## Brief
Your task is to copy every line of the entries that holds the word "trời".

##### Task material #####

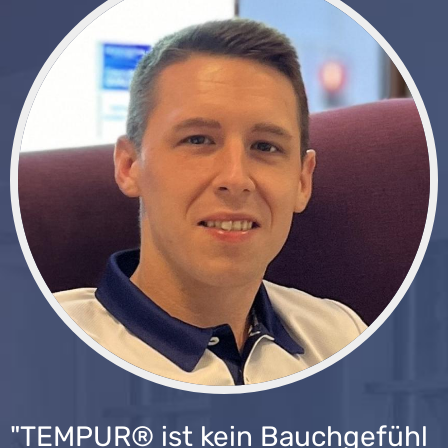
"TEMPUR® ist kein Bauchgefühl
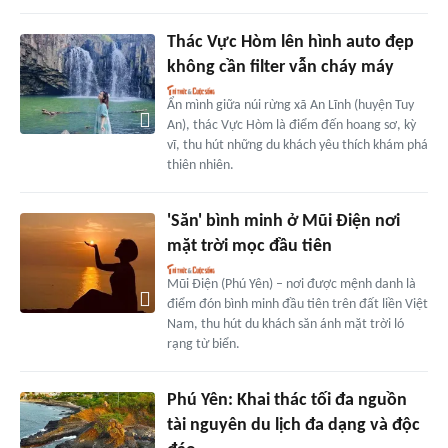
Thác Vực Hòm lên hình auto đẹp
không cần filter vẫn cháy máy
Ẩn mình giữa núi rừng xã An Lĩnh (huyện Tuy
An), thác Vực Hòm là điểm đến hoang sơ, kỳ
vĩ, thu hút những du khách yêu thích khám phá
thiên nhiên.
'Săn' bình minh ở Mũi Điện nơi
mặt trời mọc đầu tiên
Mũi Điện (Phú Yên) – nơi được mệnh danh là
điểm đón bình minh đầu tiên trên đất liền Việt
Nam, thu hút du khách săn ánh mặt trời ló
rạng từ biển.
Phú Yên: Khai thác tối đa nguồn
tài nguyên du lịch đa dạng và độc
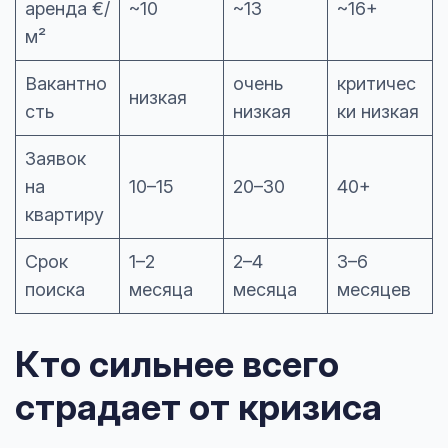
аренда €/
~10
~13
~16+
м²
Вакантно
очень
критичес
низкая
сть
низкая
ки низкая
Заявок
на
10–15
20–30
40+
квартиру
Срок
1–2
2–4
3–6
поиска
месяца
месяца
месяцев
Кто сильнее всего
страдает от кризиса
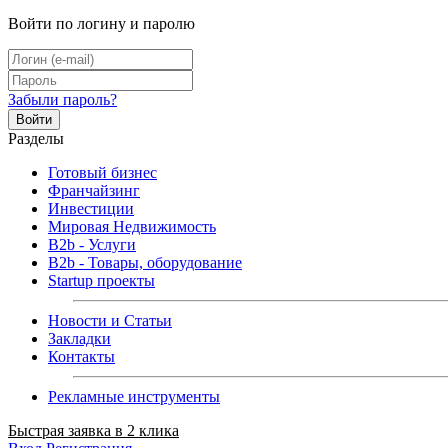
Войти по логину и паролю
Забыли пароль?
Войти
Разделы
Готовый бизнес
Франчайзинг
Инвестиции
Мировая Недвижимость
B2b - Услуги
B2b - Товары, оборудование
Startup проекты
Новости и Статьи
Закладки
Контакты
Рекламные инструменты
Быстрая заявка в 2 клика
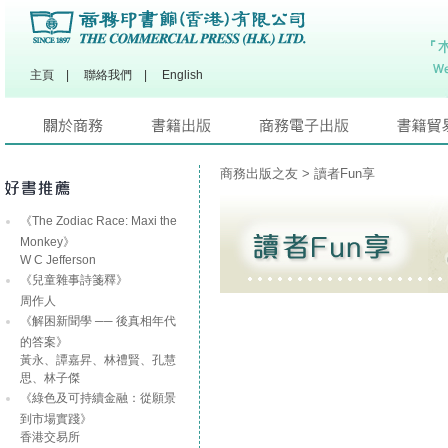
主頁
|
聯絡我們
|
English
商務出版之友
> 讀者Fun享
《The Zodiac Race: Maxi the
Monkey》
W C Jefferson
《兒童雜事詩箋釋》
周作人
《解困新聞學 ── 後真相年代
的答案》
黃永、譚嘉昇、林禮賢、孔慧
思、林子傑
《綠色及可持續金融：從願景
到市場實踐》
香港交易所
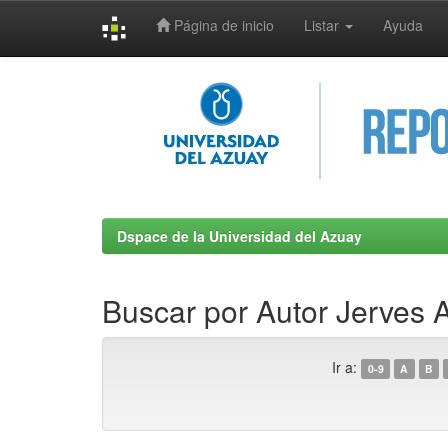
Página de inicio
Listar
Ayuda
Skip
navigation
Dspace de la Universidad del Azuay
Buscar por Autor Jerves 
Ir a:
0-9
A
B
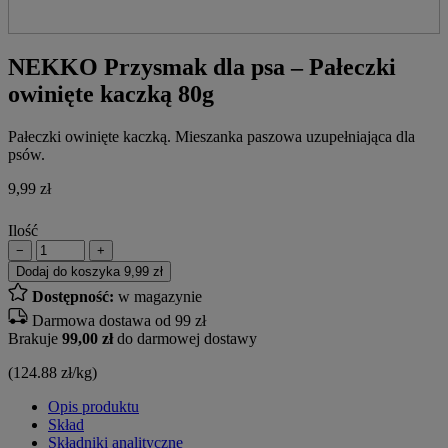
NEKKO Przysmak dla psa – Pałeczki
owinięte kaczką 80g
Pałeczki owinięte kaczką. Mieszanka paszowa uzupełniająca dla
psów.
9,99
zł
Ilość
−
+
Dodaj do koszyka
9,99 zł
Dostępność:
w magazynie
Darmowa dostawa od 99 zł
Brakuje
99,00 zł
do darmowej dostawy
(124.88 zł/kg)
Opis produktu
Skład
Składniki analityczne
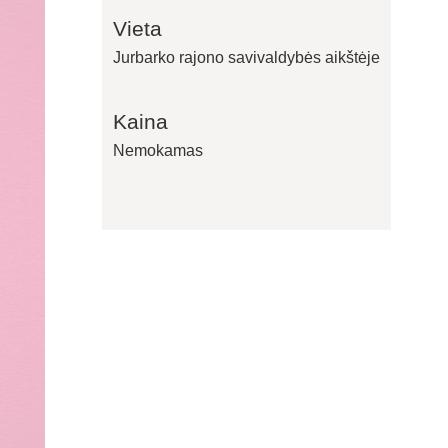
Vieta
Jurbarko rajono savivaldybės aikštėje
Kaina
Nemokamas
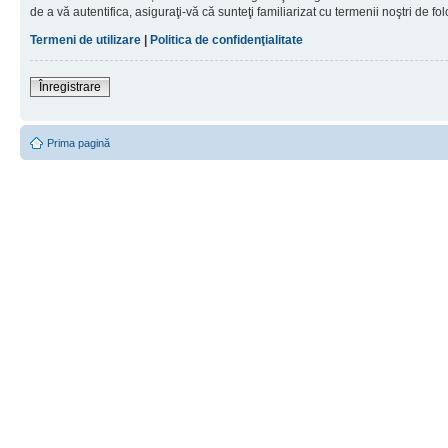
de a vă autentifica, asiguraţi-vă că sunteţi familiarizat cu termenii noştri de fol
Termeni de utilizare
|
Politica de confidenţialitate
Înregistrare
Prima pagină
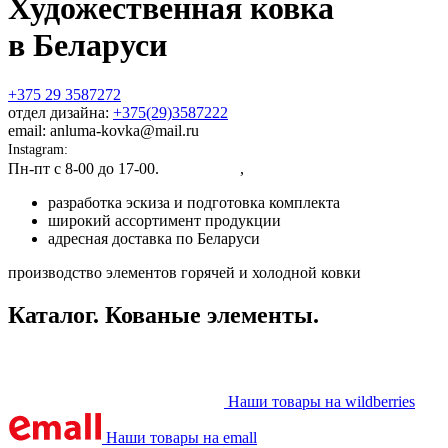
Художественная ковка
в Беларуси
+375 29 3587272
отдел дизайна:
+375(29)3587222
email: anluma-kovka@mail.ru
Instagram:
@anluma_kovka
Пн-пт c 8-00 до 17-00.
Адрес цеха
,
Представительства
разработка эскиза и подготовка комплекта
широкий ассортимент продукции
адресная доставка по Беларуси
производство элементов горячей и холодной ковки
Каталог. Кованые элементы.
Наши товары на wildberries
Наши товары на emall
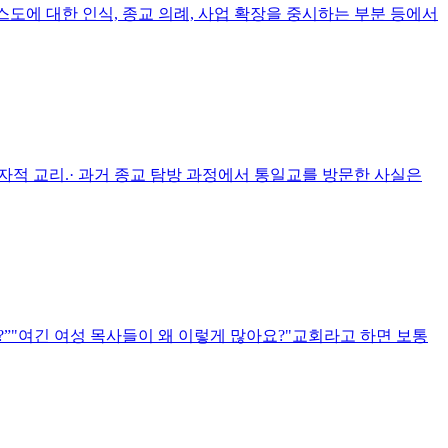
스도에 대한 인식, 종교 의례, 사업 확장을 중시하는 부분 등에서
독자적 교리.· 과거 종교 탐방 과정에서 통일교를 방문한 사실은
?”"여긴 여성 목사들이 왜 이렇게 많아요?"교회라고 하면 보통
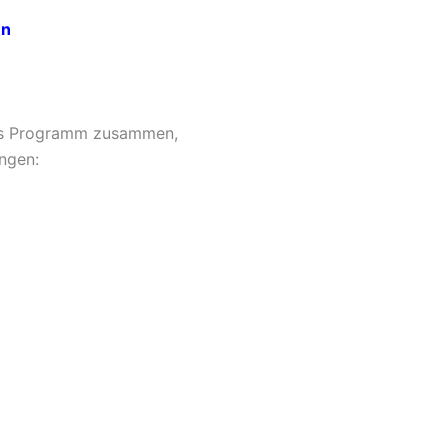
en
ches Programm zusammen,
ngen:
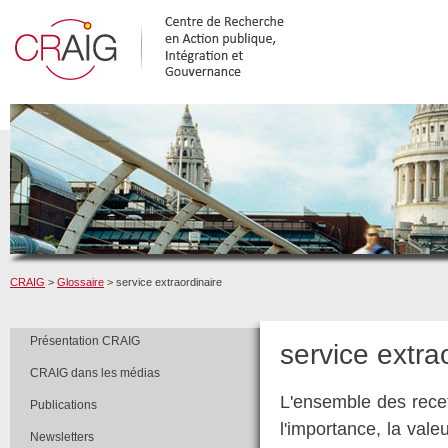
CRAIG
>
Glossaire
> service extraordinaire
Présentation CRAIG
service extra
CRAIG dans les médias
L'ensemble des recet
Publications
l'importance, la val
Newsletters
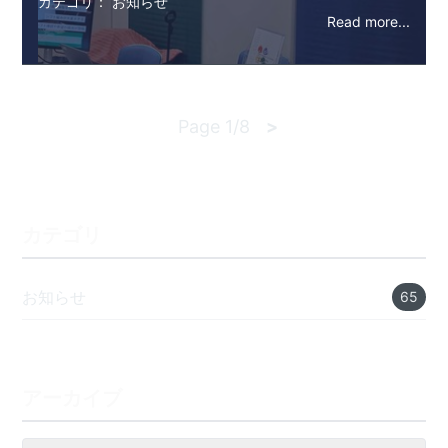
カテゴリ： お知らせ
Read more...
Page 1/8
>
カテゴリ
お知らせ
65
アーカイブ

#####
##### Task material #####

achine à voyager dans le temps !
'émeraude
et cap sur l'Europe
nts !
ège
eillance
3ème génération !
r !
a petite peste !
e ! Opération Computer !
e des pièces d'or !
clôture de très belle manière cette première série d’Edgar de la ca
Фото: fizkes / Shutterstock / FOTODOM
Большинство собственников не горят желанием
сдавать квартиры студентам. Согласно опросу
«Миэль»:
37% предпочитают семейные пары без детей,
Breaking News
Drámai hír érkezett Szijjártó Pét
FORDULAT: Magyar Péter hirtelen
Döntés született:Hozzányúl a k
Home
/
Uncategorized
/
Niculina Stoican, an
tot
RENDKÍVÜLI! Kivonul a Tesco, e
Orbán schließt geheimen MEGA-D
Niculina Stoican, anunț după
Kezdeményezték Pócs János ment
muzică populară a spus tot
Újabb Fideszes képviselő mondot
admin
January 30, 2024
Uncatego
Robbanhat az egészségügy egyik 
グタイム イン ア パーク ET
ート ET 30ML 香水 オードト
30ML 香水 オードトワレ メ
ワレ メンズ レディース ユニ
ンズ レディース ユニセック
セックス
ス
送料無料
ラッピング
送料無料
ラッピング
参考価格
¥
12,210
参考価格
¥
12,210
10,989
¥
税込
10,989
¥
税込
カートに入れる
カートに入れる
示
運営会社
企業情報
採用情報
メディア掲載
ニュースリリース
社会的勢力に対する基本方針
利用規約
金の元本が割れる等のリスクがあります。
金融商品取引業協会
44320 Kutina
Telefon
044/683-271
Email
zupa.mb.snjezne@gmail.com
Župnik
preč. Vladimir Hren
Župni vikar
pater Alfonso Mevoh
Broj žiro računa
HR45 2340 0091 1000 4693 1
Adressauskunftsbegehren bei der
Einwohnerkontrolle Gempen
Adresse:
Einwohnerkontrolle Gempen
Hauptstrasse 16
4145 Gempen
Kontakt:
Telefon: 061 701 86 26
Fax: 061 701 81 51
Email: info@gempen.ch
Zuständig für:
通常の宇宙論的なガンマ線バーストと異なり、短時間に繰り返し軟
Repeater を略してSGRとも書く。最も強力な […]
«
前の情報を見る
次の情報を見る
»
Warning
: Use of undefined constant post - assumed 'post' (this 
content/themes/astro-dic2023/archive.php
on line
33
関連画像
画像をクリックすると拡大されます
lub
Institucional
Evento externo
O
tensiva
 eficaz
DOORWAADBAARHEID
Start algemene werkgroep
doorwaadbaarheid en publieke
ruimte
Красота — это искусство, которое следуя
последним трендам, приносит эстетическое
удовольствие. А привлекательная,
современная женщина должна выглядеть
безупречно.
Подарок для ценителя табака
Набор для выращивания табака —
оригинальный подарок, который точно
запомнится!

#####

## Reply
mặt trời mọc đầu tiên
Nam, thu hút du khách săn ánh mặt trời ló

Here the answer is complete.